SUPPLIED MATERIAL:
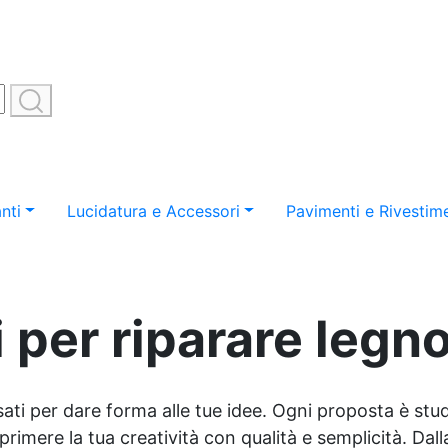
nti
Lucidatura e Accessori
Pavimenti e Rivestime
 per riparare legn
sati per dare forma alle tue idee. Ogni proposta è studi
imere la tua creatività con qualità e semplicità. Dalla 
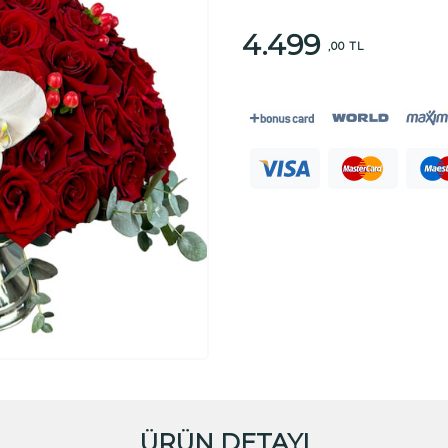
4.499
,00 TL
ÜRÜN DETAYI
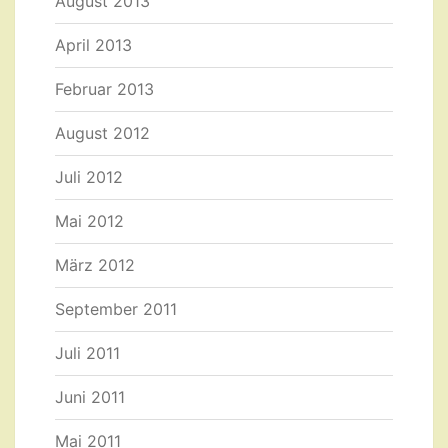
August 2013
April 2013
Februar 2013
August 2012
Juli 2012
Mai 2012
März 2012
September 2011
Juli 2011
Juni 2011
Mai 2011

WHAT YOU WILL DO: Reproduce the material above in full, images excluded.

RESULT BELOW:
nti
Lucidatura e Accessori
Pavimenti e Rivestime
 per riparare legn
sati per dare forma alle tue idee. Ogni proposta è studi
imere la tua creatività con qualità e semplicità. Dalla 
4.499
,00 TL
ÜRÜN DETAYI
August 2013
April 2013
Februar 2013
August 2012
Juli 2012
Mai 2012
März 2012
September 2011
Juli 2011
Juni 2011
Mai 2011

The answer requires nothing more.